As global tensions rise, the UN stands on the sidelines

It’s tempting to lay the blame for unresolved conflicts at the UN’s door but the reality is that the UN can only deliver when it has the support of member states and the buy-in of citizens.

By MANDEEP TIWANA
April 28, 2018 22:29
4 minute read.
syrian refugees

Syrian refugee children pose as they play near their families' residence at Al Zaatari refugee camp in the Jordanian city of Mafraq, near the border with Syria, January 30, 2016.. (photo credit: REUTERS)

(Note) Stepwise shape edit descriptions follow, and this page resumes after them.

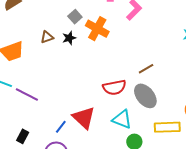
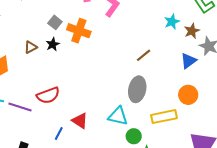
brown line: (146, 69) -> (144, 55), moved
red semicircle: (114, 87) -> (48, 95), moved
gray ellipse: (145, 96) -> (137, 89), turned 60
red triangle: (84, 118) -> (80, 121), size x0.7

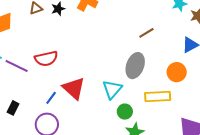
orange circle: (188, 95) -> (177, 72), moved
cyan triangle: (118, 116) -> (112, 89), turned 50
red triangle: (80, 121) -> (74, 88), size x1.4

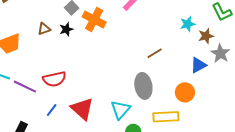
gray ellipse: (135, 66) -> (143, 86), turned -30
blue line: (51, 98) -> (52, 110), moved

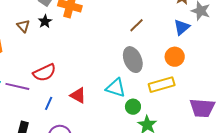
brown triangle: (44, 29) -> (23, 26), turned -40
red triangle: (82, 109) -> (78, 95), size x0.7
cyan triangle: (120, 110) -> (116, 88), turned -40

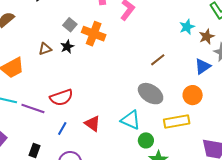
brown triangle: (23, 26) -> (45, 49), turned 48
gray ellipse: (133, 60) -> (151, 94), turned -40

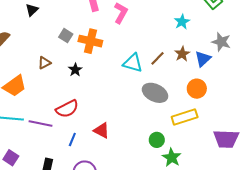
brown star: (207, 37) -> (182, 54), moved
black star: (67, 47) -> (75, 70), moved
cyan triangle: (131, 120) -> (133, 63), moved

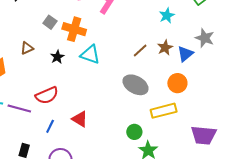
cyan triangle: (133, 63) -> (90, 55), moved

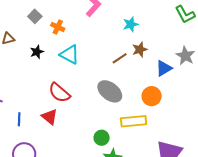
cyan star: (167, 16) -> (131, 24), moved
orange cross: (74, 29) -> (58, 27), size x0.6
brown star: (165, 48) -> (140, 49), moved
red semicircle: (47, 95) -> (59, 93), moved, turned 55
blue line: (50, 126) -> (19, 119), turned -32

The United Nations Charter, adopted just after the end of the Second World War in October 1945, includes several guiding principles for peace and harmony. Notable among these are the resolve to save future generations from the scourge of war, and a reaffirmation of faith in fundamental human rights.

Despite these noble aspirations, the specter of civilians – including children – being gassed to death in Douma, Syria stares us in the face. Half a million may already have perished in Syria. A further 22 million are at risk of starvation, disease and bombardment in Yemen, making it currently the world’s biggest humanitarian disaster. Today, respect for the guiding principles of the UN Charter appears lacking, and the spirit of multilateralism frayed.

The 2018 State of Civil Society Report finds that a number of factors have coalesced to precipitate a present crisis of multilateralism. Principal among these is a toxic cocktail of resurgent nationalism and old-school authoritarianism in which political leaders are asserting false notions of national sovereignty. Their efforts are focused not so much on safeguarding people’s sovereignty to determine their future as on protecting presidential and elite privileges, including from international scrutiny.

Take, for example, the case of the Philippines, where President Rodrigo Duterte has urged a mass withdrawal from the treaty that established the International Criminal Court. Not surprisingly, this has followed the opening of a preliminary inquiry by the court into the deaths of thousands of Filipinos in President Duterte’s ongoing “war on drugs” that could lead to charges being brought against him and his inner circle.

Meanwhile the UN’s mandate and moral authority to stop war is being circumvented by the built-in veto powers and procedural loopholes of its most authoritative governing body, the Security Council. It’s hard for peace to prevail when five global powers can arbitrarily sway decisions on international peace and security in their narrow interests. International cooperation in the face of global crises is being seriously eroded, and there’s little progress on the common civil society suggestion that the five permanent members of the Security Council voluntarily abdicate their powers.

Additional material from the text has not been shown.